This tool, geared by an XSLT stylesheet, tries to extract some information from a HTML semantic rich document. It only uses information available through a good usage of the semantics defined in HTML.
In the past month, I've probably run well over a few hundred pages through that tool. I'm wanting to see how many of the semantic elements I can target on one page. I've extracted all the data that it looks for and this is the list you end up with. I am now using this list as a general guideline for page development. Depending on the content of the page, I want to make sure that I've covered my bases in these areas...

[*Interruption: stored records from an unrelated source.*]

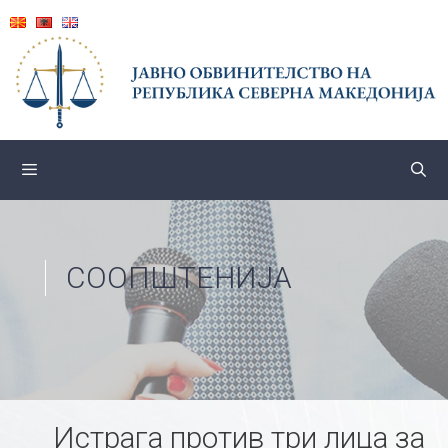
Skip
to
content
СООПШТЕНИЈА
Истрага против три лица за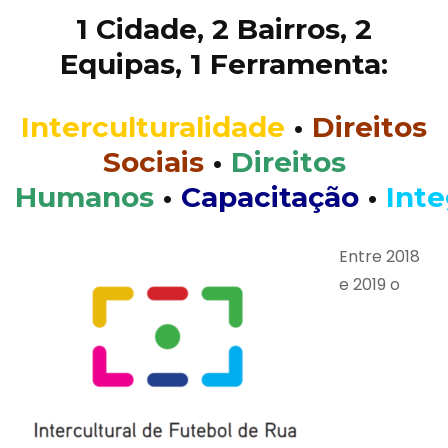
1 Cidade, 2 Bairros, 2
Equipas, 1 Ferramenta:
Interculturalidade
•
Direitos
Sociais
•
Direitos
Humanos
•
Capacitação
•
Int
Entre 2018
e 2019 o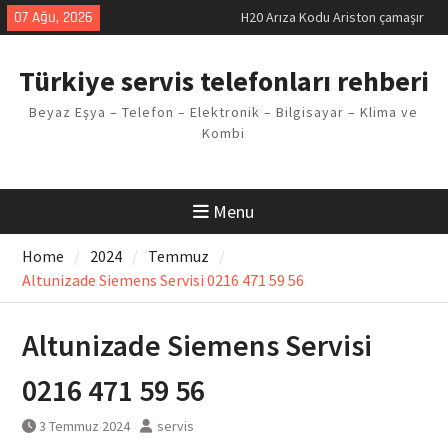
Skip
07 Ağu, 2026
H20 Arıza Kodu Ariston çamaşır
to
makinesi Sorunu
content
LG kombi E2 Arızası Çözümü
Türkiye servis telefonları rehberi
Arçelik buzdolabı F5 Hatası
Çözüm Yöntemleri
Beyaz Eşya – Telefon – Elektronik – Bilgisayar – Klima ve
Vaillant çamaşır makinesi E03
Kombi
Arıza Kodu
Ferroli klima E3 Arızası Çözümü
Menu
Home
2024
Temmuz
Altunizade Siemens Servisi 0216 471 59 56
Altunizade Siemens Servisi
0216 471 59 56
3 Temmuz 2024
servis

Explicit language annotations within the document
Table of Contents
Defined Terms The following terms are defined in the given HTML page:
Abbreviations and Acronyms The following abbreviations and/or acronyms are used in the given HTML page: standing for ""

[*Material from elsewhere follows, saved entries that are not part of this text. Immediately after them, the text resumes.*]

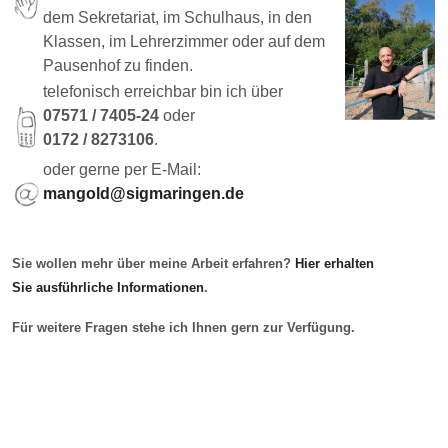
dem Sekretariat, im Schulhaus, in den
Klassen, im Lehrerzimmer oder auf dem
Pausenhof zu finden.
telefonisch erreichbar bin ich über
07571 / 7405-24
oder
0172 / 8273106
.
oder gerne per E-Mail:
mangold@sigmaringen.de
Sie wollen mehr über meine Arbeit erfahren?
Hier erhalten
Sie ausführliche Informationen
.
Für weitere Fragen stehe ich Ihnen gern zur Verfügung.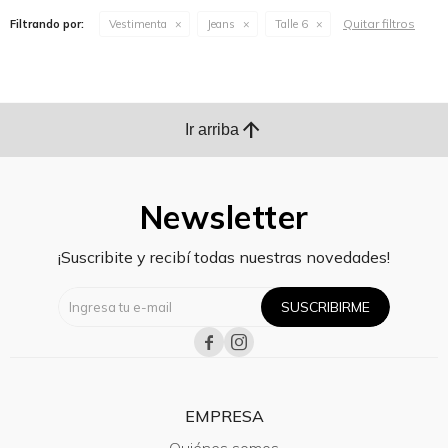
Quitar filtros
Filtrando por:
Vestimenta
Jeans
Talle 6
arrow_upward
Ir arriba
Newsletter
¡Suscribite y recibí todas nuestras novedades!
SUSCRIBIRME


EMPRESA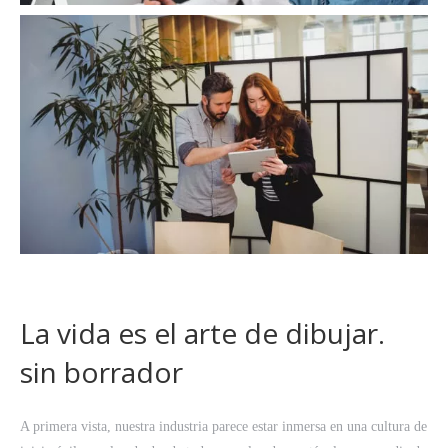
La vida es el arte de dibujar.
sin borrador
A primera vista, nuestra industria parece estar inmersa en una cultura de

Citations and Quotes There are some quotes and citations in this page: * [source] References were found to the following sources: *
Document Outline *
How do your pages display semantically? What do you see when you turn styles off? Or images? Or both? If you run your pages through the Semantic Data Extractor, how many of the above areas are being extracted from your documents?
^ Based on my document testing so far, a large percentage of websites fail miserably when it comes to extracting semantics from their pages. That can't be a good sign, can it?
Msg#: 3837274 posted 6:02 pm on Feb 2, 2009 (gmt 0)
I heard the whistling sound right after I pressed the Submit Button. I should have known better. That whistling sounds comes from a topic that gets posted and then sinks to the depths of WebmasterWorld never to be seen again. Tis a shame too, this "could have" been a good one. ;)
Msg#: 3837274 posted 10:05 pm on Feb 17, 2009 (gmt 0)
I have been experimenting with this for several days and think it's worthy of adding to the toolbox. At least until I create a better one. The frigging error codes don't help much when all you want is semantic information.
Msg#: 3837274 posted 10:49 pm on Feb 17, 2009 (gmt 0)
One thing i don't understand is the error messages. I don't know if they are reporting problems withing the document or the network.
The frigging error codes don't help much when all you want is semantic information.
Would that be this particular error?
Using org.apache.xerces.parsers.SAXParser Exception net.sf.saxon.trans.DynamicError: org.xml.sax.SAXParseException: Content is not allowed in prolog. org.xml.sax.SAXParseException: Content is not allowed in prolog.
That is because you are invoking the tool a second time and sending an encoded URI on that second trip. You may have to enter the URI into the field again and clear up the encoding issues. Even then, there appears to be a caching mechanism at play. I've had to restart me session to get that thing to extract the latest document changes. ;)
Pssst, we already built a better one. It just needs to be converted to jQuery and is in the pipeline for production. That tool gave me all sorts of ideas back in the day. :)
Msg#: 3837274 posted 11:22 pm on Feb 18, 2009 (gmt 0)
i'm guessing it's hard to understand the semantics of an invalid document, which might give you a hint about the importance of validation. if your competitor is "doing well" on that page, it's probably not the semantics.
Msg#: 3837274 posted 3:43 pm on Feb 19, 2009 (gmt 0)
I haven't seen too much evidence that validation makes a large impact on search ranking. I am not discounting that it can have an effect - just that it's often not large enough to see by itself.
Anyhow, I already rolled my own semantic analyzer. I use a lot of "small ball" tactics when it comes to my flavor of SEO and these semantic elements have the look of something that can make a difference -- when combined with other techniques.